Je fais exactement 89 pas entre mon boulot et ma voiture. A mon arrivée à la voiture, j’ai l’impression que mes doigts vont se détacher et que mon visage a été brûlé au chalumeau tellement il fait froid. Le lac en face de ma fenêtre est entièrement gelé, et le ferry qui le traverse doit tous les matins se déchirer un passage dans la glace.
De chaque cheminée et bouche d’égoût de la ville, de gros nuages blancs de vapeur sortent sans répis, et à chaque instant on s’attend à y voir apparaître le génie d’Aladdin. A la place, il y a les tas informes des sans abris emmaillotés de vieux journaux, de vêtements troués, et de couvertures imprégnées de neige et tâchées de boue. Certains ont encore le courage de laisser dépasser une main pour tendre une tasse en carton de Tim Horton que la plupart des passants ignorent.
Ze Boss donne toujours quelques dollars. Elle m’explique qu’elle ne veut pas que ces gens fassent partie du paysage qu’on voit sans voir comme des mégots ou des papiers sales sur le trottoire. Elle leur dit bonjour et leur souhaite une bonne journée. Elle pense qu’elle ne peut pas faire grand’chose pour eux mais que ça, au moins, elle peut le faire.

Moi, pour les Winterlicious, je suis allée manger avec des copines dans un des restaurants les plus chics de la ville. Le genre tellement snob qu’on ne sait même plus ce qu’on mange. Le genre qu’on regrette d’avoir envoyé chier notre mère quand elle essayait en vain de nous apprendre les bonnes manières. Le genre où on se tient vachement droit sur sa chaise tellement on a peur que le serveur se rende compte qu’on est un imposteur et nous vide.

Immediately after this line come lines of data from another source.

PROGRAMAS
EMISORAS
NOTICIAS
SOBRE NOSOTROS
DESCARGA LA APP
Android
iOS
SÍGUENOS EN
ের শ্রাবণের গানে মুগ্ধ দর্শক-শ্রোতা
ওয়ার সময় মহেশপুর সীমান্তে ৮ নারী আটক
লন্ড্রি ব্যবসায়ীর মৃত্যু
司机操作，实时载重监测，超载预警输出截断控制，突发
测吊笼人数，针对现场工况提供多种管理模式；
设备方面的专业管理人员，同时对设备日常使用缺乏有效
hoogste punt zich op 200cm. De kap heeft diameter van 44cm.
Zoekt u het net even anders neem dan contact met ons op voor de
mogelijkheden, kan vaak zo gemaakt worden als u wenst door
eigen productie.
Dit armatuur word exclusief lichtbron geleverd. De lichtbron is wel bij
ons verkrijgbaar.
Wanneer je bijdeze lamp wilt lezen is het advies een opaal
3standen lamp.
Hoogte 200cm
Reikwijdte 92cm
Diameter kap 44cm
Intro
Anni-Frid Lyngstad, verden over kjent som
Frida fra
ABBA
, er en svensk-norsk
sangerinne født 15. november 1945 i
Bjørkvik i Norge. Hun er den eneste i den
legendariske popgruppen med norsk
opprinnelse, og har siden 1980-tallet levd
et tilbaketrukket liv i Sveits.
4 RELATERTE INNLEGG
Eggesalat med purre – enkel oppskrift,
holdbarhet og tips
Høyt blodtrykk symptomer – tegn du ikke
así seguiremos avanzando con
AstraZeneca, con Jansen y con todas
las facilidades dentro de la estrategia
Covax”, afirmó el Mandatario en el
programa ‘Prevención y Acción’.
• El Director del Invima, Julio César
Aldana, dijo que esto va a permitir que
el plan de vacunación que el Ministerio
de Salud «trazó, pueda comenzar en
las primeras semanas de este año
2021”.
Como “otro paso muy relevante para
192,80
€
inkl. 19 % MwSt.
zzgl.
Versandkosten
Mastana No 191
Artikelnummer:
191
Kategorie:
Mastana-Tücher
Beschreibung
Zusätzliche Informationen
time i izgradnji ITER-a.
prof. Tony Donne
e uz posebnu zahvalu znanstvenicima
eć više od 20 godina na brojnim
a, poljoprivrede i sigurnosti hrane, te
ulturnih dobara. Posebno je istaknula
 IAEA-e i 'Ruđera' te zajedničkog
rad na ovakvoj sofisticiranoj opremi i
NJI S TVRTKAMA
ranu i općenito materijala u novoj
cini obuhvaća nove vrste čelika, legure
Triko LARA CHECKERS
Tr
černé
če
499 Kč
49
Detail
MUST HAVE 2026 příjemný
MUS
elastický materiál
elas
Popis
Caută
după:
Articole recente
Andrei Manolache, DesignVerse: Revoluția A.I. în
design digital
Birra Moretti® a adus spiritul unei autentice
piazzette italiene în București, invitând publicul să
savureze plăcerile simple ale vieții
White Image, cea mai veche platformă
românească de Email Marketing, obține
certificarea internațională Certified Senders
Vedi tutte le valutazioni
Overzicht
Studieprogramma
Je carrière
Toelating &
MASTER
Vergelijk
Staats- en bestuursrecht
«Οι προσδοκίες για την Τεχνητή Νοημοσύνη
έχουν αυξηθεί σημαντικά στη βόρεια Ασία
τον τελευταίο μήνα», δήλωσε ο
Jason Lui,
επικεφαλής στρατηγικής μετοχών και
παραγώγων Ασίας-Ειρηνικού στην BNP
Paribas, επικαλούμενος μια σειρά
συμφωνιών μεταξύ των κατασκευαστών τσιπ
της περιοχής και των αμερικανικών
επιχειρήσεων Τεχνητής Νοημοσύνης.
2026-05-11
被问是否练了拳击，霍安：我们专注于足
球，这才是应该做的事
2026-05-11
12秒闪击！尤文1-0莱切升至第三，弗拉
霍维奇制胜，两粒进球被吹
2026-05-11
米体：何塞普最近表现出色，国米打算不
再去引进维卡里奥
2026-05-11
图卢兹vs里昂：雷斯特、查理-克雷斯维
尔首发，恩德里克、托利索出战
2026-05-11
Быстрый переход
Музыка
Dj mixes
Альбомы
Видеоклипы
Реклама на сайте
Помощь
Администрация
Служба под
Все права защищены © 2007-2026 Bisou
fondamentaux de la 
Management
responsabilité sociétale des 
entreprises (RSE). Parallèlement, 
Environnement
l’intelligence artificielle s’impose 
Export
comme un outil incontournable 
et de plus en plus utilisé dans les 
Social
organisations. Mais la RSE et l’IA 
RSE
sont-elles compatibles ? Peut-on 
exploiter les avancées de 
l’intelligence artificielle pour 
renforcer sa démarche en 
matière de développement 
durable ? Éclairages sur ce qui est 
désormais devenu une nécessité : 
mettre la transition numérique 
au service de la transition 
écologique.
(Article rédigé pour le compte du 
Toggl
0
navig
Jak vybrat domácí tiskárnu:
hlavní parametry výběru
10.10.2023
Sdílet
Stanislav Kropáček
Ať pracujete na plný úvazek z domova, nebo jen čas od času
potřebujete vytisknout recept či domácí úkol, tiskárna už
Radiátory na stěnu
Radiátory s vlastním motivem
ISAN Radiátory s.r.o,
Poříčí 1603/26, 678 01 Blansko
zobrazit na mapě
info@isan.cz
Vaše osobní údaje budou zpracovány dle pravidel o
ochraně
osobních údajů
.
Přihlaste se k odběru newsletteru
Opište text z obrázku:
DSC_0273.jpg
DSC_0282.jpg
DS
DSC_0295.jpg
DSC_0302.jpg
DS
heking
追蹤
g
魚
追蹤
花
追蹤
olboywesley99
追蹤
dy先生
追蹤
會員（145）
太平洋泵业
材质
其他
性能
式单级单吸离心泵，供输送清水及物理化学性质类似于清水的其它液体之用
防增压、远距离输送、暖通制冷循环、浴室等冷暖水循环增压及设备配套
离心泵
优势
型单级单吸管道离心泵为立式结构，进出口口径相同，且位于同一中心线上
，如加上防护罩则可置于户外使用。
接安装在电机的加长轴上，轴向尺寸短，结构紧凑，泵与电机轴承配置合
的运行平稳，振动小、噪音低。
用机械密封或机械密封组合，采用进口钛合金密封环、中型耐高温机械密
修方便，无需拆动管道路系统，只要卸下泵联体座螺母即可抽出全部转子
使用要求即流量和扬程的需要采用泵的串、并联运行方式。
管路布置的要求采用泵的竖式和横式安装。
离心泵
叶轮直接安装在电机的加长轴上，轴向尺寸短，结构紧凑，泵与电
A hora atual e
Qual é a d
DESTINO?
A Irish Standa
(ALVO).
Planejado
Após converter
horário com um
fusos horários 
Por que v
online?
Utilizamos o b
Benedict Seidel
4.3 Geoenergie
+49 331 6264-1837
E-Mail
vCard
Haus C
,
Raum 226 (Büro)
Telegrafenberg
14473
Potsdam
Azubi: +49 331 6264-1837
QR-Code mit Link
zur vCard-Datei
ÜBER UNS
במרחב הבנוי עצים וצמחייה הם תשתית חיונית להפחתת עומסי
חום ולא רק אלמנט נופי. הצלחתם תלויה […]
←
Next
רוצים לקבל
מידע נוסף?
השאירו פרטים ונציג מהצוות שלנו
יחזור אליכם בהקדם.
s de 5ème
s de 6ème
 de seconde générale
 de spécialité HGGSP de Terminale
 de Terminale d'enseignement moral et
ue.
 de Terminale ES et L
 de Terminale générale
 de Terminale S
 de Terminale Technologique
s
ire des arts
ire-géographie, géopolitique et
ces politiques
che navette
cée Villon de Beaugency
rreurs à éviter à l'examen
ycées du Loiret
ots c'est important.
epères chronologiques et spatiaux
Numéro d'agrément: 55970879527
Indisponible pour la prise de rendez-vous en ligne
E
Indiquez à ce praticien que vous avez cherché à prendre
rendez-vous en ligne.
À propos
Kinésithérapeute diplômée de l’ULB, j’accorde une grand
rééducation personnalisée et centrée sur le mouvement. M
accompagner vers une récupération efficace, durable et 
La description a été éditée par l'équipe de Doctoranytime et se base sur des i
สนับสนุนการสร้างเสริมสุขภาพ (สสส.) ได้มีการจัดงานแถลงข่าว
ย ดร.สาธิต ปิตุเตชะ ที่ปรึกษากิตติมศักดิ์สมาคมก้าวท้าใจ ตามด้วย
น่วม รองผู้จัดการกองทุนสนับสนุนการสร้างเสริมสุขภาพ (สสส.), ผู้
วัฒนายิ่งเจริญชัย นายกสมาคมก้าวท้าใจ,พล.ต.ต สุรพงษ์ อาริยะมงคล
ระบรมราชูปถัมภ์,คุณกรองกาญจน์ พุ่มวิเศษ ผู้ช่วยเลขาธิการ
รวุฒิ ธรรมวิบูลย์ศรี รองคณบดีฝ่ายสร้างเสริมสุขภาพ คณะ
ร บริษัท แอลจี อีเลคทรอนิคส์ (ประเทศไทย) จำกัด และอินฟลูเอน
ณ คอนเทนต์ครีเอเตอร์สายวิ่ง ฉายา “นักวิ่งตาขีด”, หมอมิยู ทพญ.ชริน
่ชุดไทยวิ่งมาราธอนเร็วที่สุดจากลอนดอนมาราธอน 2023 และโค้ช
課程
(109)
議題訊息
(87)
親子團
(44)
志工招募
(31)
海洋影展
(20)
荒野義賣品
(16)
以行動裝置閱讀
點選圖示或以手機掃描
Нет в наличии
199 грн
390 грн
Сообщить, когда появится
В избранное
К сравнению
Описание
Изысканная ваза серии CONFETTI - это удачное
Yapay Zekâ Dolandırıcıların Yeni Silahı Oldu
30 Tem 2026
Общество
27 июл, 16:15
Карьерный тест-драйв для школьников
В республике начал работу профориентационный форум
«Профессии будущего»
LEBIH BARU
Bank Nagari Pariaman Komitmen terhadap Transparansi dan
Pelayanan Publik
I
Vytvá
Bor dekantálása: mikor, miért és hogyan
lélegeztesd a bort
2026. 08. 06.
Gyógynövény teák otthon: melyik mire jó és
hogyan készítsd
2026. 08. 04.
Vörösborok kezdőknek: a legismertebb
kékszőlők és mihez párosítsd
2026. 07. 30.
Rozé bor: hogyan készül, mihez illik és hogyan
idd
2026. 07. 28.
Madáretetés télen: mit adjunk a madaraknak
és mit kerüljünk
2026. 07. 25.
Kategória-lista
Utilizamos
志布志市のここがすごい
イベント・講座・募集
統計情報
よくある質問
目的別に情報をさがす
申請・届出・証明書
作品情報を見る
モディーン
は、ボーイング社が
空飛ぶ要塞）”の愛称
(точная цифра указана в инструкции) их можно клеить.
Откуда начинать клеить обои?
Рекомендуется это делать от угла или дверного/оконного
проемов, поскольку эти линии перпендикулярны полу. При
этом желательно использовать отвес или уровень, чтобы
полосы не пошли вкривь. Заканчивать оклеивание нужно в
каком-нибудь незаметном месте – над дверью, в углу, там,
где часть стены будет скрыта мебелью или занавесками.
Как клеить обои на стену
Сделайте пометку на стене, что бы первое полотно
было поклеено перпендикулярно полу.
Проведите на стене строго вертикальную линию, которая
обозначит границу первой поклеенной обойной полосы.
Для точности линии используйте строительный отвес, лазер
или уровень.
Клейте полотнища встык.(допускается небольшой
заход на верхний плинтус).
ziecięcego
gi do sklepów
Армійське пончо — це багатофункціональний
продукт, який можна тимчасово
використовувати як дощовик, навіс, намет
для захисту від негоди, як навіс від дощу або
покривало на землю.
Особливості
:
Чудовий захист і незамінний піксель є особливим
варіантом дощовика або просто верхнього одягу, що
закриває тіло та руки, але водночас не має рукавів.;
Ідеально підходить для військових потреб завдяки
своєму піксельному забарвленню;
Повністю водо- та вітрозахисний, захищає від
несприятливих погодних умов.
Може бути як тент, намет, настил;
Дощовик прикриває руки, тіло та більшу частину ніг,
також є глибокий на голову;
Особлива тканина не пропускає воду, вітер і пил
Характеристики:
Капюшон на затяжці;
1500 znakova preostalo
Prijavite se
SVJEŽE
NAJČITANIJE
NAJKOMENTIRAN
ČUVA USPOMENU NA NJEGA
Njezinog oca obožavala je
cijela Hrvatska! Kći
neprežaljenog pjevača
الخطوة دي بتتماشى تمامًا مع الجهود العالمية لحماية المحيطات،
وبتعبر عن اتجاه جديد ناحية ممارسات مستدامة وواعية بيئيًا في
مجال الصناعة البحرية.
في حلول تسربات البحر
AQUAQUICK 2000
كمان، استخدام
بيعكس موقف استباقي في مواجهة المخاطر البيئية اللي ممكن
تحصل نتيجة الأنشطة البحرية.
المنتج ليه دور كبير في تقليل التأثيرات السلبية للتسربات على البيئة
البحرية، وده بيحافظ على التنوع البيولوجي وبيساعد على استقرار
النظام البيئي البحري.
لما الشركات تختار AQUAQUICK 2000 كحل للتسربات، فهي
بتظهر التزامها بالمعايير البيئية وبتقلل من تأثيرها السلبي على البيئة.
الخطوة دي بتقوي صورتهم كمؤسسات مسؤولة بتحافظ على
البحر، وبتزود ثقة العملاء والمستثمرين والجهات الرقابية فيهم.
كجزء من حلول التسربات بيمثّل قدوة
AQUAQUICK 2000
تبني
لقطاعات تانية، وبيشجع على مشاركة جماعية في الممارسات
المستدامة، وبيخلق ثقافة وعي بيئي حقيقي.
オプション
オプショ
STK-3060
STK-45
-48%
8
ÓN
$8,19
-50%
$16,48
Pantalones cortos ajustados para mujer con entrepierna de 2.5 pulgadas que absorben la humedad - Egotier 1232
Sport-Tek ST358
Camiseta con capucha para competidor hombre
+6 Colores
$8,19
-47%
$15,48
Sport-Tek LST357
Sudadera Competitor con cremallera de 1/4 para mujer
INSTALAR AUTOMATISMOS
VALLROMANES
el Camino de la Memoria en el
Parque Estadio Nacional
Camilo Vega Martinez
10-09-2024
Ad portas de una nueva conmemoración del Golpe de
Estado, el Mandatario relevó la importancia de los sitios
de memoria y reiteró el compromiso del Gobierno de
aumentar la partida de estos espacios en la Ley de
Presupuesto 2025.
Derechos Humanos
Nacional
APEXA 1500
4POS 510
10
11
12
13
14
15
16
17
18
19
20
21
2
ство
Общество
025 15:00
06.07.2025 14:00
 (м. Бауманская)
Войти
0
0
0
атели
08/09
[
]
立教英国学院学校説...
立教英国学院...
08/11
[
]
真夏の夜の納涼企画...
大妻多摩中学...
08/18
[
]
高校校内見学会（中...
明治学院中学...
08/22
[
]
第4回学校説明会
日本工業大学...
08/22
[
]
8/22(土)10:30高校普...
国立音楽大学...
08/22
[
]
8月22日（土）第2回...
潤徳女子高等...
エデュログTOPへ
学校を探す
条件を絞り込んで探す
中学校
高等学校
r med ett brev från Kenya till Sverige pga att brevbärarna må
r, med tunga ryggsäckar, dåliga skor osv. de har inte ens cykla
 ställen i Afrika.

Les dépenses de ce genre sont une nouveauté pour moi, justifiées par un nouveau boulot et une nouvelle ville qui ne demande que ça. La pauvreté à cette échelle est aussi une nouveauté pour moi, et je ne sais pas encore très bien comment y répondre. Je ne suis pas encore sûre de comment conjuger sans culpabilité ma vie professionnelle (sorties avec des collègues ou Ze Boss, voyages, bouquins, fringues), ma vie culturelle (concerts, cours de cuisine, films, restos avec les copines), ma vie citoyenne (déontologie, bénévolat, devoirs, générosité) et ma vie personnelle (espoirs, loyer, voiture, santé, priorités…). Il doit y avoir un juste milieu, mais où?
Bonne question. Il fut un temps où 10% de son revenu était considéré comme la part équitable. Puis vint l’État Providence. Nous (enfin, moi) payons combien (en pourcentage) de notre revenu pour que la société dans laquelle nous vivons fonctionne? Chaque fois que me rends en ville, je constate que c’est de pire en pire. Constat? Échec de nos gouvernants, sur bien des plans. Si tu peux donner quand tu croises, fais-le, ça te fait du bien et du bien à l’Autre. Si tu ne peux pas, pense au prélèvement d’impôts sur ton chèque de paie et donnes-leur un sourire.
De toute manière, dans la vie, les gens ne voient que ce qu’ils veulent bien voir.
Les villes sont parfois très crues dans leur réalité.